Das Urteil ist vorläufig vollstreckbar.
Gründe
I. Der Kläger verlangt von der Beklagten die Erstattung von Stornierungskosten aus einer Reiserücktrittsversicherung.
Der Kläger buchte online bei dem Reisebüro "t. GmbH" für sich, seine Ehefrau und seinen Sohn für den 7. bis 22. Februar 2020 eine Pauschalreise nach Kuba bei der Reiseveranstalterin G. R. GmbH (im Folgenden "G.") zu einem Preis von 8.397,00 EUR. Die Reiseleistungen beinhalteten einen Hin- und Rückflug, eine Busrundreise mit wechselnden Übernachtungsorten und weitere Transferleistungen.

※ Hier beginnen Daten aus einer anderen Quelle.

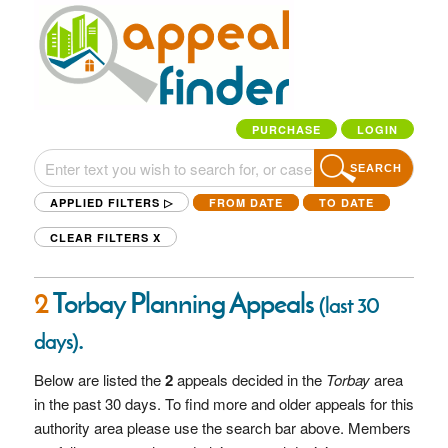
PURCHASE
LOGIN
SEARCH
APPLIED FILTERS ▷
FROM DATE
TO DATE
CLEAR FILTERS
X
2
Torbay Planning Appeals
(last 30
.
days)
Below are listed the
2
appeals decided in the
Torbay
area
in the past 30 days. To find more and older appeals for this
authority area please use the search bar above. Members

In den Allgemeinen Geschäftsbedingungen der t. GmbH (Anl. K18) hieß es auszugsweise wie folgt :
"IV. Reiserücktritt, Stornierung, Umbuchung, Ersatzperson
1.
(...)
Im Fall der Stornierung oder Umbuchung einer Buchung behält sich t das Recht vor, ein eigenes Service-Entgelt pro Vorgang in einer Höhe von 50 EUR pro Person bei einer Reise unter 1 000 EUR und von 150 EUR pro Person bei einer Reise über 1 000 EUR zu erheben. (...)"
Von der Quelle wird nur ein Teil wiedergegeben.